_WORK REQUEST_
From the records below, output exactly the lines starting at the line with "mais aussi séances de" and ending at the line with "automatique des contrats d", both of them included, but no pictures.

_DATA EXTRACTS_
=== Section Start ===

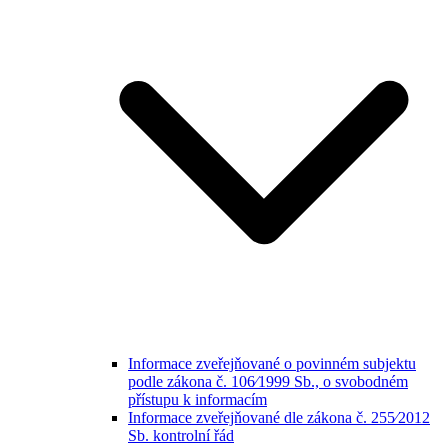
Informace zveřejňované o povinném subjektu
podle zákona č. 106⁄1999 Sb., o svobodném
přístupu k informacím
Informace zveřejňované dle zákona č. 255⁄2012
Sb. kontrolní řád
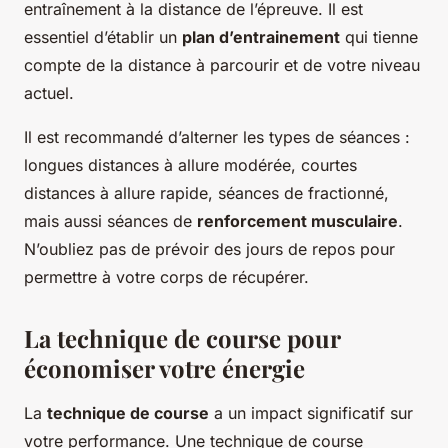
entraînement à la distance de l’épreuve. Il est
essentiel d’établir un
plan d’entrainement
qui tienne
compte de la distance à parcourir et de votre niveau
actuel.
Il est recommandé d’alterner les types de séances :
longues distances à allure modérée, courtes
distances à allure rapide, séances de fractionné,
mais aussi séances de
renforcement musculaire
.
N’oubliez pas de prévoir des jours de repos pour
permettre à votre corps de récupérer.
La technique de course pour
économiser votre énergie
La
technique de course
a un impact significatif sur
votre performance. Une technique de course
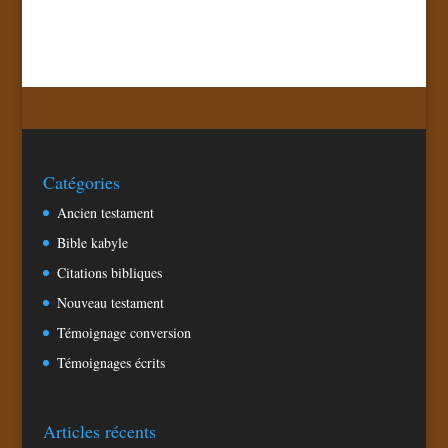
Catégories
Ancien testament
Bible kabyle
Citations bibliques
Nouveau testament
Témoignage conversion
Témoignages écrits
Articles récents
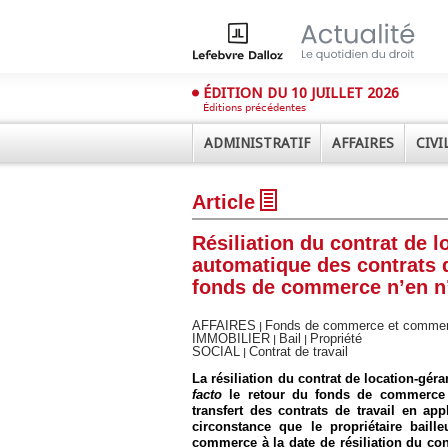
ÉDITION DU 10 JUILLET 2026
Éditions précédentes
ADMINISTRATIF
AFFAIRES
CIVI
Article
Résiliation du contrat de l
automatique des contrats d
fonds de commerce n’en n’
Déplier
AFFAIRES
Fonds de commerce et comme
|
Administratif
IMMOBILIER
Bail
Propriété
|
|
SOCIAL
Contrat de travail
|
Déplier
Affaires
La résiliation du contrat de location-gér
facto
le retour du fonds de commerce en
Déplier
transfert des contrats de travail en app
Civil
circonstance que le propriétaire baill
commerce à la date de résiliation du cont
Déplier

=== Section End ===

_EXERCISE RESPONSE_
mais aussi séances de
renforcement musculaire
.
N’oubliez pas de prévoir des jours de repos pour
permettre à votre corps de récupérer.
La technique de course pour
économiser votre énergie
La
technique de course
a un impact significatif sur
votre performance. Une technique de course
Catégories
Ancien testament
Bible kabyle
Citations bibliques
Nouveau testament
Témoignage conversion
Témoignages écrits
Articles récents
ÉDITION DU 10 JUILLET 2026
Éditions précédentes
ADMINISTRATIF
AFFAIRES
CIVI
Article
Résiliation du contrat de l
automatique des contrats d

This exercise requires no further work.